In keeping with the Pictorialist photographic approach, Emerson’s acknowledgment of photography as a fine art equal to painting and other pictorial arts rested on his ideas of “Naturalism” while maintaining the notion of photography’s ‘truth to nature’. With his compositions he challenged the work of his contemporary rival Henry Peach Robinson (1830-1901) by setting out to reconcile the ‘appreciation of the picturesque in landscape and figures’ with a process that was ‘entirely free from retouching’ or other forms of printing manipulation that required costumes, props, and actors to stage vignettes of rural life. In his belief that the camera lens provided similar effects to human vision, Emerson defended his “selective focus” (differential) approach and the use of only a single negative to realize his prints in his publication, Naturalistic Photography for Students of the Art (1889). Only a year later, Emerson cast off his own theory and renounced his view of photography as an art form after conversations with an unnamed “great artist” and emerging scientific evidence of the fixed relationship between exposure and negative density. Despite this change of heart, he published two additional illustrated books, On English Lagoons (1893) and Marsh Leaves (1895) and re-issued Naturalistic Photography to include in his essay “The Death of Naturalistic Photography” in 1899. After the Royal Photographic Society presented a retrospective exhibition of his work in London (1900), he turned his attention to other literary and social pursuits. Emerson’s pure’ photography approach that he developed during his brief, but prolific career influenced a later generation of photographers including Alfred Stieglitz (1864-1946) and Paul Strand (1890-1976).
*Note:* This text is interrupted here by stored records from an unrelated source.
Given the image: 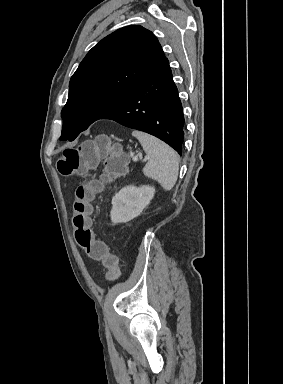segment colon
<instances>
[{
    "instance_id": "1",
    "label": "colon",
    "mask_w": 283,
    "mask_h": 384,
    "mask_svg": "<svg viewBox=\"0 0 283 384\" xmlns=\"http://www.w3.org/2000/svg\"><path fill=\"white\" fill-rule=\"evenodd\" d=\"M100 161L104 162V174L79 185L75 190L72 225L76 243L91 259L100 261L106 269V279L114 281L120 275L118 258L110 252L105 242L94 238L91 229L92 202L106 183L126 172L127 156L112 145L106 136L99 135L76 147L64 149L57 162V169L64 177L79 175L94 168Z\"/></svg>"
}]
</instances>
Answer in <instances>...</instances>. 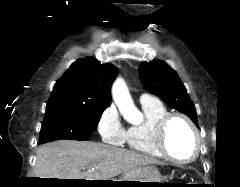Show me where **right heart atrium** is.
<instances>
[{
    "label": "right heart atrium",
    "instance_id": "right-heart-atrium-1",
    "mask_svg": "<svg viewBox=\"0 0 240 187\" xmlns=\"http://www.w3.org/2000/svg\"><path fill=\"white\" fill-rule=\"evenodd\" d=\"M96 128L102 142L114 146H121L125 143L126 130L114 106L104 109L97 120Z\"/></svg>",
    "mask_w": 240,
    "mask_h": 187
}]
</instances>
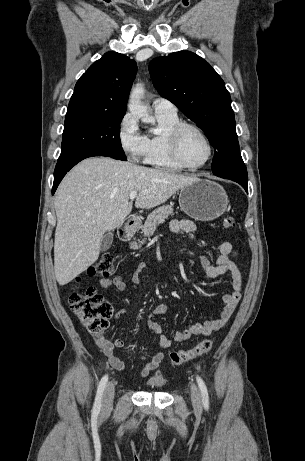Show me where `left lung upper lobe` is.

Recently, retrospectives of his work have been held at the J. Paul Getty Museum, Los Angeles (2007) and Musée d’Orsay, Paris (2010). His work can be found many museum collections including the Tate Britain, London; Victoria and Albert Museum, London; Royal Academy of Arts, London; National Galleries of Scotland, Edinburgh; Rijksmuseum, Amsterdam; Art Gallery of New South Wales, Sydney; National Gallery of Canada, Ottawa; Metropolitan Museum of Art, New York; J. Paul Getty Museum, Los Angeles; Philadelphia Museum of Art; National Gallery of Art, Washington DC; Minneapolis Institute of Art; and Art Institute of Chicago.